レイとルナ
部室を抜け出した夜は、その足を校内に設置されている図書館へと向けていた。
今は放課後、帰宅部の人たちは家へと帰り、部活動がある人たちはそれぞれの部室、活動場所に行き練習などをしているのだ。図書委員などの委員会もあるが、放課後の活動はない。テスト期間中なら勉強するために何人かはいるだろうが、今はそのテストも終わった。つまり、図書館に、今は誰もいないのだ。
図書館を利用するのは初めてだが、部室にいるよりはマシであろう。あのまま、あの場所でラノベなんて読んでみろ。夜はどうするの!? と質問攻めされること請け合いである。
「……はぁ、好かれるのは嫌じゃないんだけどな……。どうしたもんか」
夜は四人のことを脳裏に思い浮かべる。あかり、夏希、梨花、瑠璃。それぞれ可愛くて優しい美少女達だ。そんな美少女達がどうしてこんな平凡である夜に好意を向けるのか。それが不思議でならなかった夜は、四人の好意に気付いていないフリ、または気付かないフリをしていた。所謂、ラブコメ物のお約束である超鈍感主人公になっていたのだ。

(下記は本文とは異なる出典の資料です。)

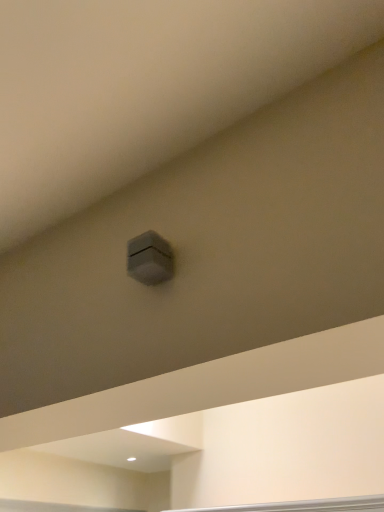 The width and height of the screenshot is (384, 512). What do you see at coordinates (150, 259) in the screenshot?
I see `satin gray cube at upper center` at bounding box center [150, 259].

At what (x,y) coordinates should I click in order to perform the action: click on satin gray cube at upper center. Please return your answer as a coordinate pair (x, y). The image size is (384, 512). Looking at the image, I should click on (150, 259).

だが、それもそろそろ厳しくなってきた。あんなにストレートにデートしたい! なんて言われて向けられる好意に気付かない奴がいると思うだろうか。いいやいない。ラブコメの主人公? そんなの知らん。
向けられる好意は嬉しい。これはお世辞とかそんなものではない。素直に嬉しいのだ。好きになってもらうのだ。嬉しいに決まっているであろう。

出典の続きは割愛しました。